Guid.NewGuid() VS a random string generator from Random.Next()

34,965

Solution 1

I am looking for a more in depth reason as to why the cooked up method may be more likely to generate collisions given the same degrees of freedom as a Guid.

First, as others have noted, Random is not thread-safe; using it from multiple threads can cause it to corrupt its internal data structures so that it always produces the same sequence.

Second, Random is seeded based on the current time. Two instances of Random created within the same millisecond (recall that a millisecond is several million processor cycles on modern hardware) will have the same seed, and therefore will produce the same sequence.

Third, I lied. Random is not seeded based on the current time; it is seeded based on the amount of time the machine has been active. The seed is a 32 bit number, and since the granularity is in milliseconds, that's only a few weeks until it wraps around. But that's not the problem; the problem is: the time period in which you create that instance of Random is highly likely to be within a few minutes of the machine booting up. Every time you power-cycle a machine, or bring a new machine online in a cluster, there is a small window in which instances of Random are created, and the more that happens, the greater the odds are that you'll get a seed that you had before.

(UPDATE: Newer versions of the .NET framework have mitigated some of these problems; in those versions you no longer have every Random created within the same millisecond have the same seed. However there are still many problems with Random; always remember that it is only pseudo-random, not crypto-strength random. Random is actually very predictable, so if you are relying on unpredictability, it is not suitable.)

As other have said: if you want a primary key for your database then have the database generate you a primary key; let the database do its job. If you want a globally unique identifier then use a guid; that's what they're for.

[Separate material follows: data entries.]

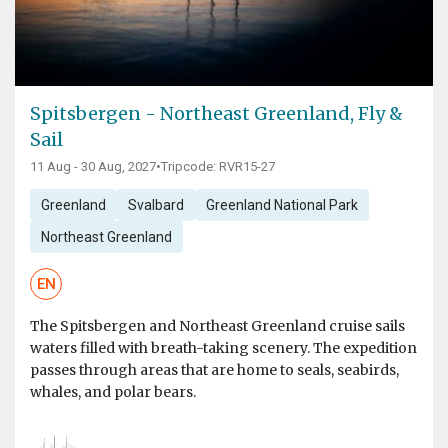
Spitsbergen - Northeast Greenland, Fly &
Sail
11 Aug - 30 Aug, 2027
•
Tripcode: RVR15-27
Greenland
Svalbard
Greenland National Park
Northeast Greenland
EN
The Spitsbergen and Northeast Greenland cruise sails
waters filled with breath-taking scenery. The expedition
passes through areas that are home to seals, seabirds,
whales, and polar bears.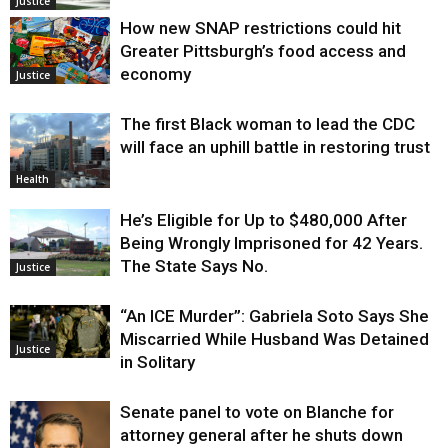
Justice
How new SNAP restrictions could hit
Greater Pittsburgh’s food access and
economy
Justice
The first Black woman to lead the CDC
will face an uphill battle in restoring trust
Health
He’s Eligible for Up to $480,000 After
Being Wrongly Imprisoned for 42 Years.
The State Says No.
Justice
“An ICE Murder”: Gabriela Soto Says She
Miscarried While Husband Was Detained
Justice
in Solitary
Senate panel to vote on Blanche for
attorney general after he shuts down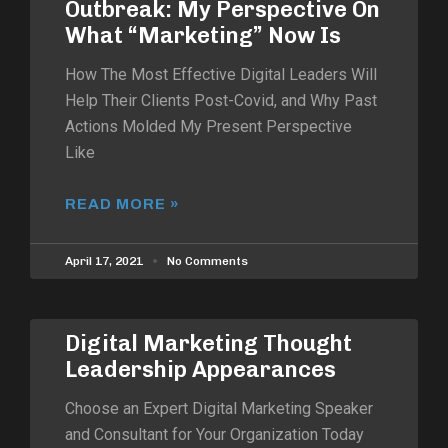
Outbreak: My Perspective On
What “Marketing” Now Is
How The Most Effective Digital Leaders Will
Help Their Clients Post-Covid, and Why Past
Actions Molded My Present Perspective
Like
READ MORE »
April 17, 2021
No Comments
Digital Marketing Thought
Leadership Appearances
Choose an Expert Digital Marketing Speaker
and Consultant for Your Organization Today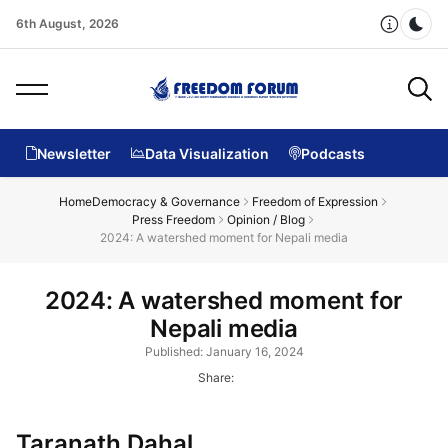
6th August, 2026
Dar
Newsletter
Data Visualization
Podcasts
Home
Democracy & Governance
Freedom of Expression
Press Freedom
Opinion / Blog
2024: A watershed moment for Nepali media
2024: A watershed moment for
Nepali media
Published: January 16, 2024
Share:
Taranath Dahal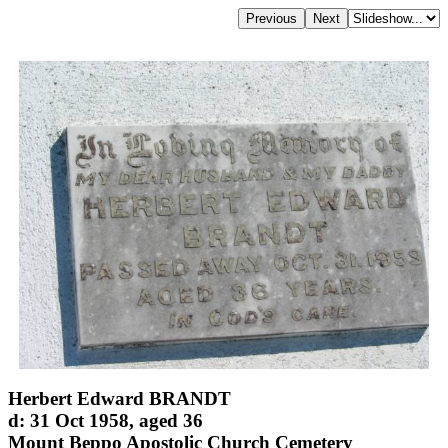
Herbert Edward BRANDT
d: 31 Oct 1958, aged 36
Mount Beppo Apostolic Church Cemetery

And finally, if you are interested in learning more about the uses and abuses of guids then you might want to read my "guid guide" series; part one is here:

http://blogs.msdn.com/b/ericlippert/archive/2012/04/24/guid-guide-part-one.aspx

Solution 2

As written in other answers, my implementation had a few severe problems:

  • Thread safety: Random is not thread safe.
  • Predictability: the method couldn't be used for security critical identifiers like session tokens due to the nature of the Random class.
  • Collisions: Even though the method created 20 'random' numbers, the probability of a collision is not (number of possible chars)^20 due to the seed value only being 31 bits, and coming from a bad source. Given the same seed, any length of sequence will be the same.

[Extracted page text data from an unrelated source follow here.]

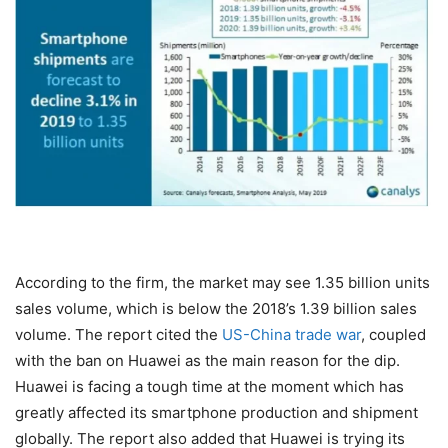
According to the firm, the market may see 1.35 billion units
sales volume, which is below the 2018’s 1.39 billion sales
volume. The report cited the
US-China trade war
, coupled
with the ban on Huawei as the main reason for the dip.
Huawei is facing a tough time at the moment which has
greatly affected its smartphone production and shipment
globally. The report also added that Huawei is trying its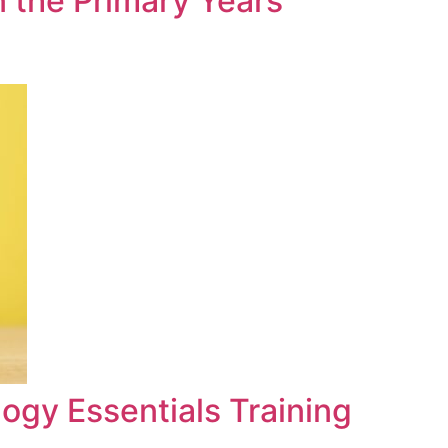
n the Primary Years
ogy Essentials Training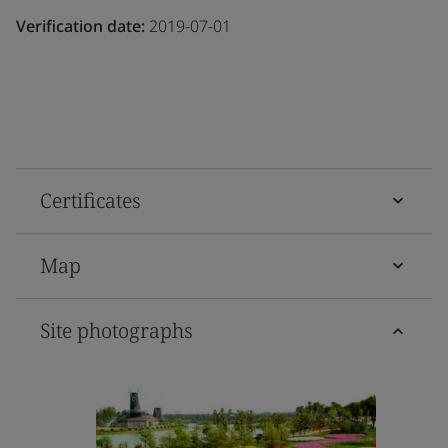
Verification date:
2019-07-01
Certificates
Map
Site photographs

Guid.NewGuid() would be fine, except we don't want to use ugly GUIDs in urls and .NETs NewGuid() algorithm is not known to be cryptographically secure for use in session tokens - it might give predictable results if a little information is known.

Here is the code we're using now, it is secure, flexible and as far as I know it's very unlikely to create collisions if given enough length and character choice:

class RandomStringGenerator
{
    RNGCryptoServiceProvider rand = new RNGCryptoServiceProvider();
    public string GetRandomString(int length, params char[] chars)
    {
        string s = "";
        for (int i = 0; i < length; i++)
        {
            byte[] intBytes = new byte[4];
            rand.GetBytes(intBytes);
            uint randomInt = BitConverter.ToUInt32(intBytes, 0);
            s += chars[randomInt % chars.Length];
        }
        return s;
    }
}

Solution 3

"Auto generating user ids and post ids for identification in the database"...why not use a database sequence or identity to generate keys?

To me your question is really, "What is the best way to generate a primary key in my database?" If that is the case, you should use the conventional tool of the database which will either be a sequence or identity. These have benefits over generated strings.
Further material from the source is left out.